日本
―熟知しながら見知らぬ人―
上海市在住 周暁円
「日本」というと、脳裏には沢山の場面が浮かび、内心には違う想いが湧いてくる。日本をどう表現したものか暫し考え、『最も熟知しながら見知らぬ人』という歌の名前を思い付いた。もしかすると、これこそが、心の奥底で日本対して抱いていた印象なのかもしれない。
ごく普通の中国の一学生として、これには深い記憶がある。私たちの日本に対する熟知はと言うと、中国と海を挟んで向かい合っていて、私のいる上海から東京までの直線距離は2,000km足らずで、飛行時間も3時間もかからないということである。地理的な近さと利便性は、文化において頻繁な交流や往来をもたらした。唐代の遣唐使から鑑真和尚が日本へ渡ったという壮挙まで、日本は唐文化圏の一部になっていた。現在でも、日本において濃厚な漢や唐の気風に出会うことができる。こうした文化における相似性は、私たちに心理的な親近感を与えてくれる。日本は熟知した隣人のようなものだ。
しかし、近代以降になると、日本は私たちの視野の中で徐々見知らぬものになっていく。第二次世界大戦の洗礼を受け、侵略や侵略に反抗する闘争の血なまぐさい風雨が深く記憶され、日本の顔は見分けがつかないほど見知らぬものとなってしまった。
こうした熟知と未知の認識のもとで、中日双方の国民の間にも、ただ憎しみと怒り、隔たりと猜疑心だけが残っているかのようだ。私たちは、向こう側の日本人が何を考えているのか分からず、不安に感じてしまう。私たちは、戦争がまた訪れるかどうか知ることができない。
私たちは、このように永遠に対立し続けてある種の力を蓄え、それが爆発するのを待っているのだろうか?それとも自発的に交流の橋を架けて、平和と友好についての情報を伝えていくのだろうか?21世紀の今、情報は日を追って発達し広がっている。私たちが、憎しみに両眼を塞がれるまま憤激して理性を抑えてしまい、偏見と敵視の眼差しで戦後の日本を評価しているとしたら、自分の印象だけで幻の日本を築いてしまうことになる。私たちの認識は必然的に停滞し、思考を自ら束縛し始めてしまう。そうなることは、中日いずれの国にとっても、全く利点がない。その一切を放り出し、公正かつ客観的に日本を観察すれば、密かに気づいているか無意識のうちに無視してきた別の日本を見つけることができるだろう。

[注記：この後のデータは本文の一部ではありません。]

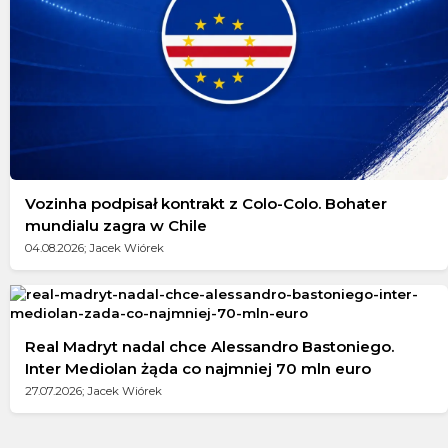
Vozinha podpisał kontrakt z Colo-Colo. Bohater
mundialu zagra w Chile
04.08.2026; Jacek Wiórek
Real Madryt nadal chce Alessandro Bastoniego.
Inter Mediolan żąda co najmniej 70 mln euro
27.07.2026; Jacek Wiórek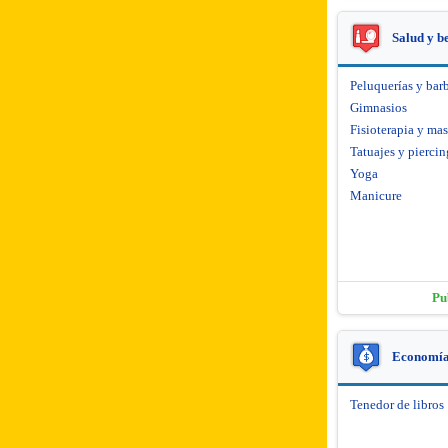
Salud y b
Peluquerías y barb
Gimnasios
Fisioterapia y mas
Tatuajes y piercin
Yoga
Manicure
Pu
Economía 
Tenedor de libros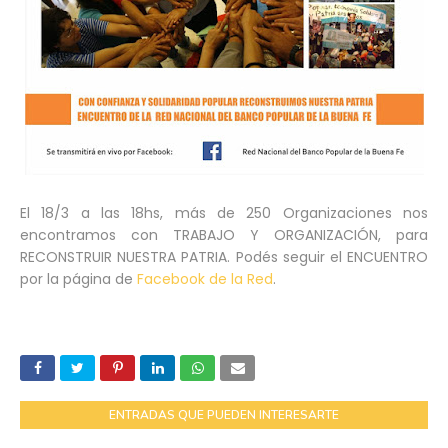
El 18/3 a las 18hs, más de 250 Organizaciones nos
encontramos con TRABAJO Y ORGANIZACIÓN, para
RECONSTRUIR NUESTRA PATRIA. Podés seguir el ENCUENTRO
por la página de
Facebook de la Red
.
ENTRADAS QUE PUEDEN INTERESARTE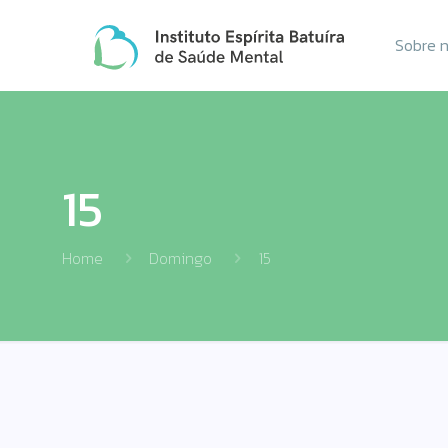
Sobre 
15
Home
Domingo
15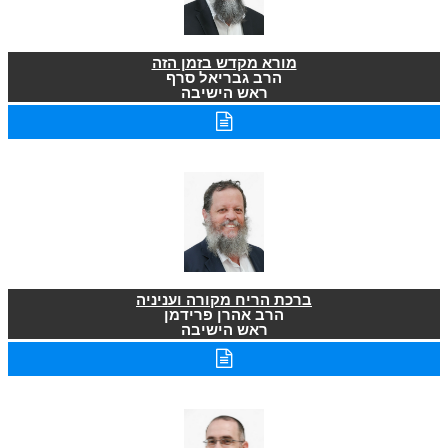
מורא מקדש בזמן הזה
הרב גבריאל סרף
ראש הישיבה
ברכת הריח מקורה ועניניה
הרב אהרן פרידמן
ראש הישיבה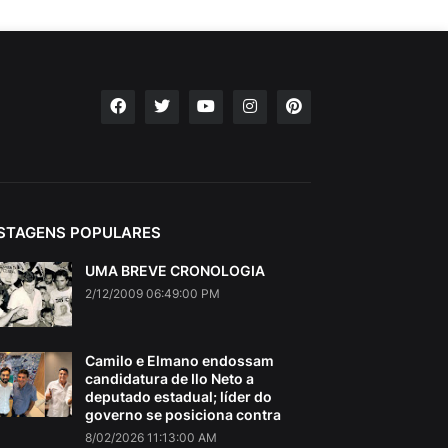
STAGENS POPULARES
UMA BREVE CRONOLOGIA
2/12/2009 06:49:00 PM
Camilo e Elmano endossam
candidatura de Ilo Neto a
deputado estadual; líder do
governo se posiciona contra
8/02/2026 11:13:00 AM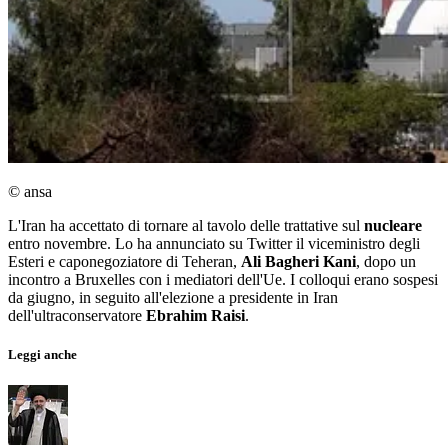
© ansa
L'Iran ha accettato di tornare al tavolo delle trattative sul
nucleare
entro novembre. Lo ha annunciato su Twitter il viceministro degli
Esteri e caponegoziatore di Teheran,
Ali Bagheri Kani
, dopo un
incontro a Bruxelles con i mediatori dell'Ue. I colloqui erano sospesi
da giugno, in seguito all'elezione a presidente in Iran
dell'ultraconservatore
Ebrahim Raisi
.
Leggi anche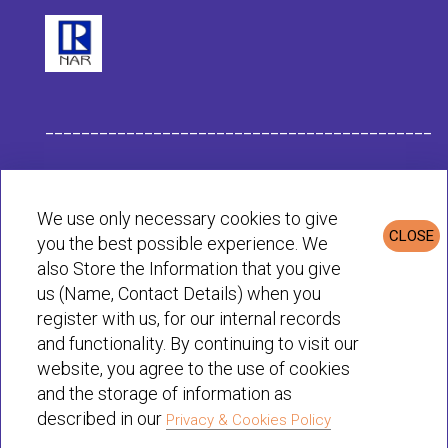
___________________________________________
Данные компании Habit
We use only necessary cookies to give
CLOSE
you the best possible experience. We
Политика конфиденциальности и cookie
also Store the Information that you give
us (Name, Contact Details) when you
register with us, for our internal records
© Habit 2001-2025 All rights reserved
and functionality. By continuing to visit our
website, you agree to the use of cookies
and the storage of information as
described in our
Privacy & Cookies Policy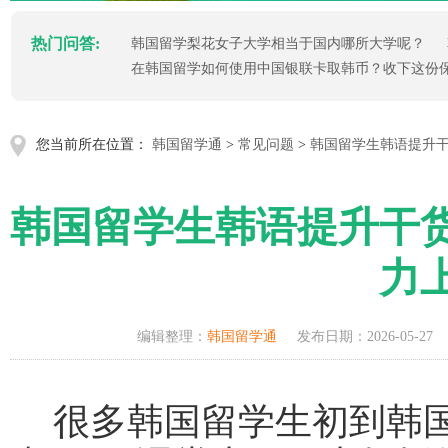
热门问答:
韩国留学梨花女子大学相当于国内哪所大学呢？
在韩国留学如何使用中国银联卡取韩币？收下这份
您当前所在位置：
韩国留学通
>
常见问题
>
韩国留学生韩语提升
韩国留学生韩语提升干
力
编辑整理：
韩国留学通
发布日期：2026-05-27
很多韩国留学生初到韩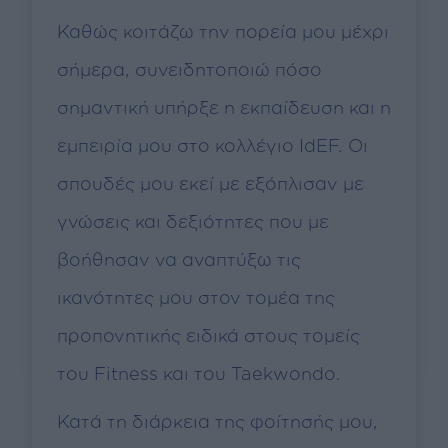
Καθώς κοιτάζω την πορεία μου μέχρι
σήμερα, συνειδητοποιώ πόσο
σημαντική υπήρξε η εκπαίδευση και η
εμπειρία μου στο κολλέγιο IdEF. Οι
σπουδές μου εκεί με εξόπλισαν με
γνώσεις και δεξιότητες που με
βοήθησαν να αναπτύξω τις
ικανότητες μου στον τομέα της
προπονητικής ειδικά στους τομείς
του Fitness και του Taekwondo.
Κατά τη διάρκεια της φοίτησής μου,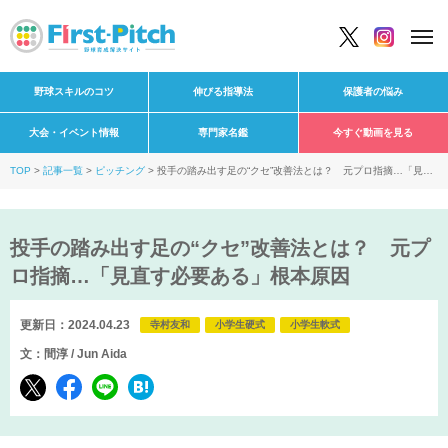
野球スキルのコツ
伸びる指導法
保護者の悩み
大会・イベント情報
専門家名鑑
今すぐ動画を見る
TOP
記事一覧
ピッチング
投手の踏み出す足の“クセ”改善法とは？ 元プロ指摘…「見直
す必要ある」根本原因
投手の踏み出す足の“クセ”改善法とは？ 元プ
ロ指摘…「見直す必要ある」根本原因
更新日：2024.04.23
寺村友和
小学生硬式
小学生軟式
文：間淳 / Jun Aida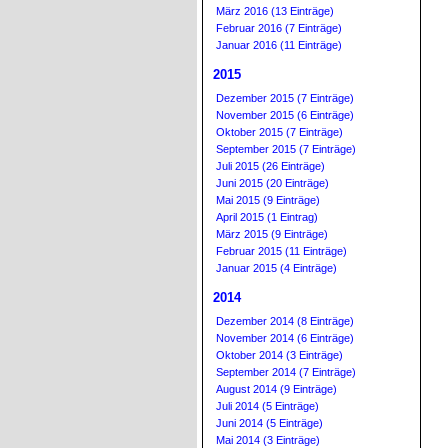
März 2016 (13 Einträge)
Februar 2016 (7 Einträge)
Januar 2016 (11 Einträge)
2015
Dezember 2015 (7 Einträge)
November 2015 (6 Einträge)
Oktober 2015 (7 Einträge)
September 2015 (7 Einträge)
Juli 2015 (26 Einträge)
Juni 2015 (20 Einträge)
Mai 2015 (9 Einträge)
April 2015 (1 Eintrag)
März 2015 (9 Einträge)
Februar 2015 (11 Einträge)
Januar 2015 (4 Einträge)
2014
Dezember 2014 (8 Einträge)
November 2014 (6 Einträge)
Oktober 2014 (3 Einträge)
September 2014 (7 Einträge)
August 2014 (9 Einträge)
Juli 2014 (5 Einträge)
Juni 2014 (5 Einträge)
Mai 2014 (3 Einträge)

私たちは、日本国民の友好的な一面を、日本で多くの民間団体が平和運動に従事していることを、宮崎監督アニメに深く浸透する平和と反戦主義を発見できるだろう…。そして、汶川大地震後に日本の国際救援隊が見せてくれた仕事への集中と熱心さ、特に救援隊員が死者のため厳かに黙祷する場面を見た時、私は確信した。その瞬間、人間性は国境を越え、全ての憎しみは雲散霧消し、感動の表情を見せぬ者はいなかった。その瞬間、私は、本当に救援隊員たちとその背後にいる日本の皆さんに深く感動した。その瞬間、涙がきらめきそうだった。
文化の違いはこの世界を豊かで多彩なものにすると同時に、発見の楽しみや交流への渇望をもたらす。一般の人々同士の交流や往来を絶えず増進していくことだけが、国と国との友情を培い、理解と信頼を深める。胡錦涛主席が言うように、「歴史をしっかりと心に刻むのは、憎しみ続けるためではない」のだ。憎しみの種を蒔くのはたやすいが、憎しみの傷を癒し、民族間の和解を達成させることは、必然的に長い時間を要し、極めて困難な過程となる。こうした憎しみを取り除き、私たちが歴史の悲劇を繰り返さなくなるのは、何時なのだろうか?それは、まさに中日両国の若者が共に直面し、力を合わせてやり遂げねばならない歴史の使命である。
フランスとドイツは二度の世界大戦という陰惨な恩讐を越えることができたし、中国とアメリカも広大な太平洋を跨ぐ友好の握手をすることができた。中国と日本は暗い歴史を通り抜け、共に素晴らしい未来を創ることができないのだろうか?第29回のオリンピックが北京で開催される頃、私たちは歴史の先入観を放り投げ、我が日本の友人たちに向かって真心込めて「北京へようこそ!」と声を掛けることができるよう希望している。